Initially he used Profiler to determine his overall CPU and disk capacity. Once that was better understood, he could analyze at the next level, and answer questions such as:
- How much of the storage pool is allocated?
- For the storage that is allocated, what is the true utilization?
- How much storage is being used for data retention?
- How much storage is snapshot related?
- Are the snapshots too large?
- How much capacity is in my Q-trees, both soft and hard?
He now uses Profiler to forecast capacity requirements for both CIFs and NFS. And he analyzes the company's usage from the top down beginning at the servers, through storage, through Q-trees, to files. Profiler also provides valuable information so that he knows how much data he has to back up.
Using Profiler to Enforce Policies
Email archives represent an area of particular risk for the company. For regulatory-compliance reasons, email archives are sensitive data. Email cannot be deleted and must be available for search. This administrator must know where the archives are stored, how many are being modified, how many are stale, and how much time it will take to back them up. With such a globally-distributed organization, it is virtually impossible to educate and control the behavior of employees to ensure that all email archives are stored in a common repository.
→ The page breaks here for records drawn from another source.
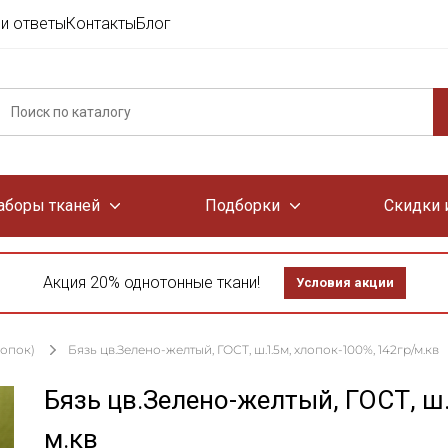
и ответы
Контакты
Блог
аборы тканей
Подборки
Скидки 
Акция 20% однотонные ткани!
Условия акции
лопок)
Бязь цв.Зелено-желтый, ГОСТ, ш.1.5м, хлопок-100%, 142гр/м.кв
Бязь цв.Зелено-желтый, ГОСТ, ш.
м.кв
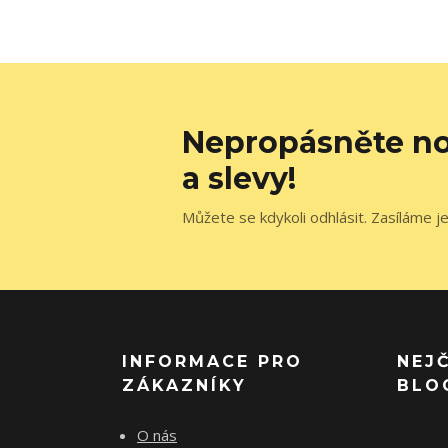
Nepropásněte no
a slevy!
Můžete se kdykoli odhlásit. Zasíláme j
INFORMACE PRO
NEJ
ZÁKAZNÍKY
BLO
O nás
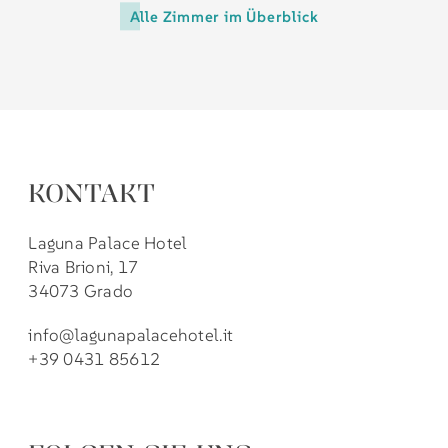
Alle Zimmer im Überblick
KONTAKT
Laguna Palace Hotel
Riva Brioni, 17
34073 Grado
info@lagunapalacehotel.it
+39 0431 85612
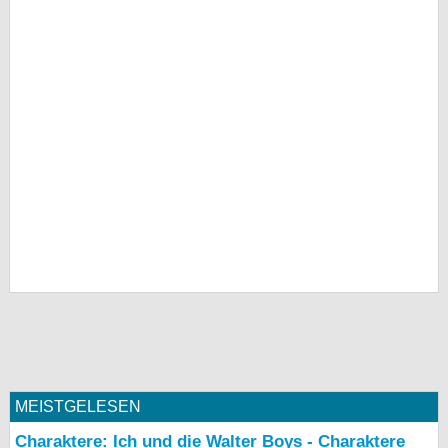
MEISTGELESEN
Charaktere: Ich und die Walter Boys - Charaktere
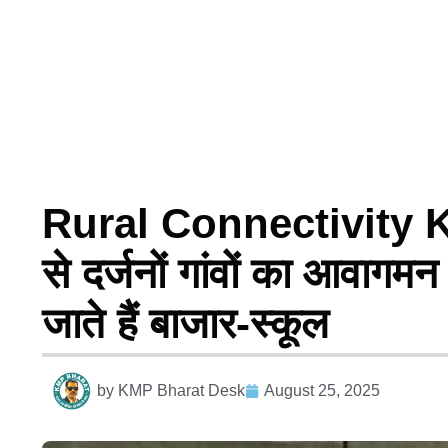
Rural Connectivity Kaimu
से दर्जनों गांवों का आवागम
जाते हैं बाजार-स्कूल
by
KMP Bharat Desk
August 25, 2025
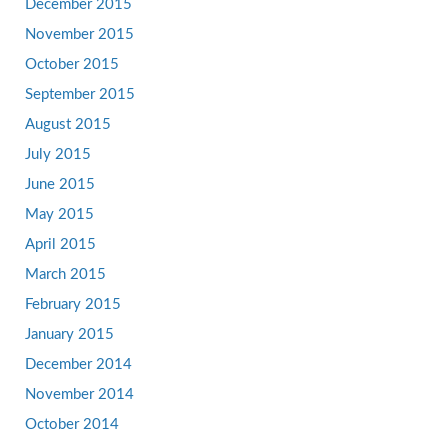
December 2015
November 2015
October 2015
September 2015
August 2015
July 2015
June 2015
May 2015
April 2015
March 2015
February 2015
January 2015
December 2014
November 2014
October 2014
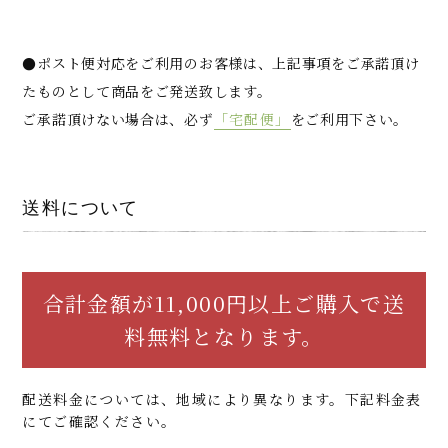
●ポスト便対応をご利用のお客様は、上記事項をご承諾頂け
たものとして商品をご発送致します。
ご承諾頂けない場合は、必ず
「宅配便」
をご利用下さい。
送料について
合計金額が11,000円以上ご購入で送
料無料となります。
配送料金については、地域により異なります。下記料金表
にてご確認ください。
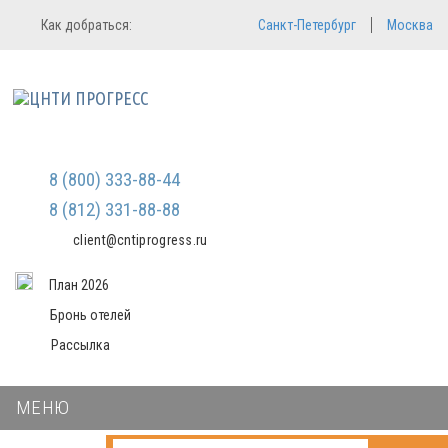
Регистрация
Вход в систему
Как добраться:
Санкт-Петербург
Москва
Email
Зарегистрироваться
Пароль
Мы не передаем ваши данные
третьим лицам и не рассылаем
спам
Запомнить меня
Забыли пароль?
Войти в кабинет
8 (800) 333-88-44
8 (812) 331-88-88
client@cntiprogress.ru
План 2026
Бронь отелей
Рассылка
МЕНЮ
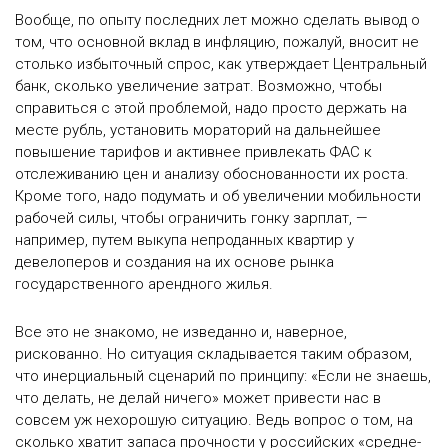
Вообще, по опыту последних лет можно сделать вывод о
том, что основной вклад в инфляцию, пожалуй, вносит не
столько избыточный спрос, как утверждает Центральный
банк, сколько увеличение затрат. Возможно, чтобы
справиться с этой проблемой, надо просто держать на
месте рубль, установить мораторий на дальнейшее
повышение тарифов и активнее привлекать ФАС к
отслеживанию цен и анализу обоснованности их роста.
Кроме того, надо подумать и об увеличении мобильности
рабочей силы, чтобы ограничить гонку зарплат, —
например, путем выкупа непроданных квартир у
девелоперов и создания на их основе рынка
государственного арендного жилья.
Все это не знакомо, не изведанно и, наверное,
рискованно. Но ситуация складывается таким образом,
что инерциальный сценарий по принципу: «Если не знаешь,
что делать, не делай ничего» может привести нас в
совсем уж нехорошую ситуацию. Ведь вопрос о том, на
сколько хватит запаса прочности у российских «средне-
Yet, he is responsible for ensuring that all email archives are managed in a common way, in accordance with company policy.
Using Profiler to Improve Backup Efficiency
Tek-Tools Profiler provides a powerful tool enabling the administrator to locate and migrate all PSTs to a common pool, so they can be backed up more efficiently, monitored more effectively, and managed in compliance with company policy and regulations. Distributed data is difficult to manage. Profiler’s ability to locate and migrate data enables the application of a storage service-level and uniform set of policies for each type of data. Profiler is now used to provide a deep analysis of the data. The biggest win for the company has been in understanding what is living within the volumes, classifying the data, and understanding what is driving the storage growth.
A Look Towards the Future
In the future, the administrator sees that Profiler will have an impact all the way through to the business units, which are facing additional regulatory requirements and a need for greater transparency. In his mind, everything gets more acute. Business managers and the IT managers that support them need a cleaner, better understanding of the data. They need greater reporting accuracy and the ability to control risk. Toolsets will need to understand the life of the data. Longer term, this user believes that there will eventually be an OS that monitors metadata, that understand the data, the files, and the directories.
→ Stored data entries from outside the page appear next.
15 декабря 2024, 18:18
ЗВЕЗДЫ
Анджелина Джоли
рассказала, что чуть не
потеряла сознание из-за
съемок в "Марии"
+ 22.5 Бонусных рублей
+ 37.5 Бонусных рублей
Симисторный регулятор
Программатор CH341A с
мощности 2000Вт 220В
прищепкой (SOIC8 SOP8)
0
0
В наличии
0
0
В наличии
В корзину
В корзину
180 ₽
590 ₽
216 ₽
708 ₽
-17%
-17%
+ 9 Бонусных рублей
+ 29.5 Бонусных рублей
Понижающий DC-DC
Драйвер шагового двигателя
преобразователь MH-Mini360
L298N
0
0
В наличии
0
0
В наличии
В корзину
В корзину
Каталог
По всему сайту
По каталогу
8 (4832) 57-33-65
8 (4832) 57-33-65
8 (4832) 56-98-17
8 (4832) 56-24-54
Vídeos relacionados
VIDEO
In the meantime, users need tools, such as Profiler, to manage their storage and their data. During these difficult economic times, it is tempting to prune data, since you don’t have to store or manage what you don’t have. But in his words, “You have to know how to prune. You don’t prune with a machete.”
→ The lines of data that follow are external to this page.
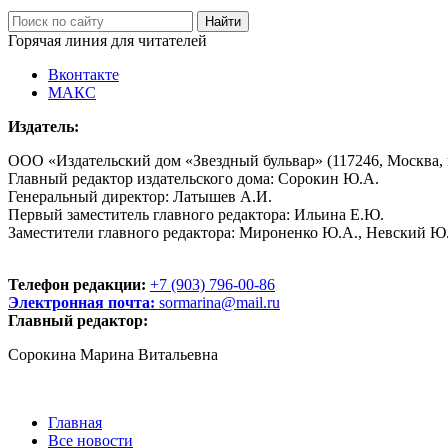
Горячая линия для читателей
Вконтакте
МАКС
Издатель:
ООО «Издательский дом «Звездный бульвар» (117246, Москва, пр
Главный редактор издательского дома: Сорокин Ю.А.
Генеральный директор: Латышев А.И.
Первый заместитель главного редактора: Ильина Е.Ю.
Заместители главного редактора: Мироненко Ю.А., Невский Ю
Телефон редакции:
+7 (903) 796-00-86
Электронная почта:
sormarina@mail.ru
Главный редактор:
Сорокина Марина Витальевна
Главная
Все новости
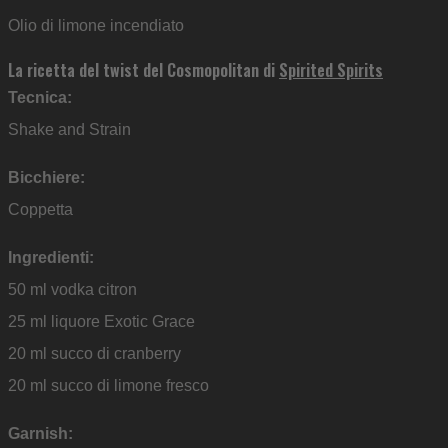
Olio di limone incendiato
La ricetta del twist del Cosmopolitan di
Spirited Spirits
Tecnica:
Shake and Strain
Bicchiere:
Coppetta
Ingredienti:
50 ml vodka citron
25 ml liquore Exotic Grace
20 ml succo di cranberry
20 ml succo di limone fresco
Garnish:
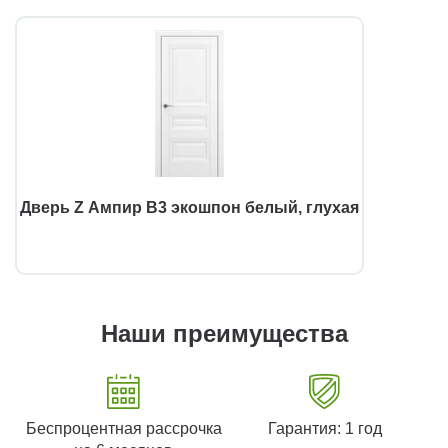
Дверь Z Ампир В3 экошпон белый, глухая
Наши преимущества
Беспроцентная рассрочка
Гарантия: 1 год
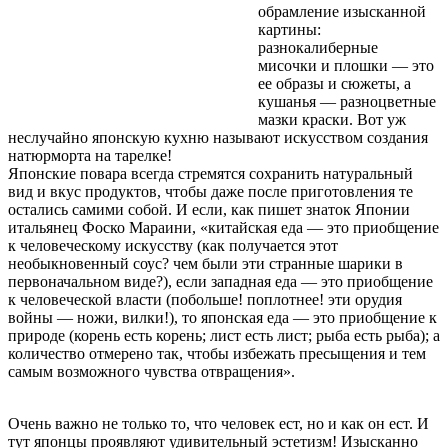
обрамление изысканной
картины:
разнокалиберные
мисочки и плошки — это
ее образы и сюжеты, а
кушанья — разноцветные
мазки краски. Вот уж
неслучайно японскую кухню называют искусством создания
натюрморта на тарелке!
Японские повара всегда стремятся сохранить натуральный
вид и вкус продуктов, чтобы даже после приготовления те
остались самими собой. И если, как пишет знаток Японии
итальянец Фоско Мараини, «китайская еда — это приобщение
к человеческому искусству (как получается этот
необыкновенный соус? чем были эти странные шарики в
первоначальном виде?), если западная еда — это приобщение
к человеческой власти (побольше! поплотнее! эти орудия
войны — ножи, вилки!), то японская еда — это приобщение к
природе (корень есть корень; лист есть лист; рыба есть рыба); а
количество отмерено так, чтобы избежать пресыщения и тем
самым возможного чувства отвращения».
Очень важно не только то, что человек ест, но и как он ест. И
тут японцы проявляют удивительный эстетизм! Изысканно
Action Item: Implement easy-to-install reporting and monitoring tools to analyze storage capacity, utilization, and performance. Ensure that tools provide visibility, not only to storage infrastructure, but also both top-down and drill-down views from servers, through the network, to the storage and the data. Ultimately storage is not about disk, it’s about data. Different data requires different storage and different policies. Leverage centralized monitoring and reporting tools, rather than user controls, as a more cost-effective way to enforce data policies.